The first articles about new features in Postgres 19 are coming. Bytebase has written about some of the new features they are excited about. And Cybertec has written about stuff they contributed to Postgres 19.

• PostgreSQL 19 features I'm excited about
• CYBERTEC's contributions to PostgreSQL 19

Postgres Committers

Tomas Vondra has written about how committers are selected.
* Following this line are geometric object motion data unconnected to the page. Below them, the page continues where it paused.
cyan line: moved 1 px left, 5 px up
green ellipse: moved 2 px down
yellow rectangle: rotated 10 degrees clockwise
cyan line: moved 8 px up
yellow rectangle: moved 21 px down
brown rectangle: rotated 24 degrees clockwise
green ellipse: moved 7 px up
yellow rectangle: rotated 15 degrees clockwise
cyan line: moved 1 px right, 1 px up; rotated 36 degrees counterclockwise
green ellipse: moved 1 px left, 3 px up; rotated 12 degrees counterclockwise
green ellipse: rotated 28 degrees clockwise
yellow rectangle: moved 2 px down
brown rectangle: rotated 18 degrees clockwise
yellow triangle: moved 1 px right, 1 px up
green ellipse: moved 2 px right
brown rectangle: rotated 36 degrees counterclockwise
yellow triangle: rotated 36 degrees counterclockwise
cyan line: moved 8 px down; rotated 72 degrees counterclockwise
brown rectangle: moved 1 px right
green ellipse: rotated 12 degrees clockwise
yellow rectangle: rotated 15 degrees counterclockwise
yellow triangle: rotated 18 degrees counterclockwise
How are committers selected?

Postgres Release Monitor

• pg_sorted_heap 0.13.0 released

Security and Privacy

Linux Kernel vulnerabilities

The last weeks a couple of nasty Linux kernel vulnerabilities appeared. GrapheneOS published an article explaining why they are not vulnerable. Andrea Veri looked at how rootless containers could reduce the blast radius of the "Copy Fail" vulnerability.

• GrapheneOS isn't vulnerable to the 3 recent Linux memory logic vulnerabilities
• CVE-2026-31431: Copy Fail vs. rootless containers

Proton Pass

Emergency Access is not simple to implement. Although Proton is not agreeing about the fact that their flow is at least problematic.

Proton Pass: Second-Password Bypass Through Emergency Access

Data breach ticker

• Multiple universities forced to reschedule final exams after Canvas cyber incident
• Ransomware group claims breach of pro-Orbán Hungarian media firm

AI

DeepSeek V4

Simon Willison looked into DeepSeek V4. His pelican on a bike test is almost as good as with the top models, but way cheaper.

DeepSeek V4—almost on the frontier, a fraction of the price

Mythos

Still, a widely discussed topic is Anthropic Mythos. Niels Provos wrote about how he could find the bug discovered by Mythos with other models. And Davi Ottenheimer has some thoughts about Mozilla and Mythos.

• Finding Zero-Days with Any Model
• Could Mozilla Security Hot Air Fill Mythos Sails?

Chrome and AI everywhere

It appears that Chrome silently installs a 4 GB local LLM on your computer. Isn't that a beautiful world we are living in?

Chrome silently installs a 4 GB local LLM on your computer

Around the world

Flickr

Anil Dash has written about the fact that the Artemis II photos are on Flickr.

Why are the Artemis II photos on Flickr?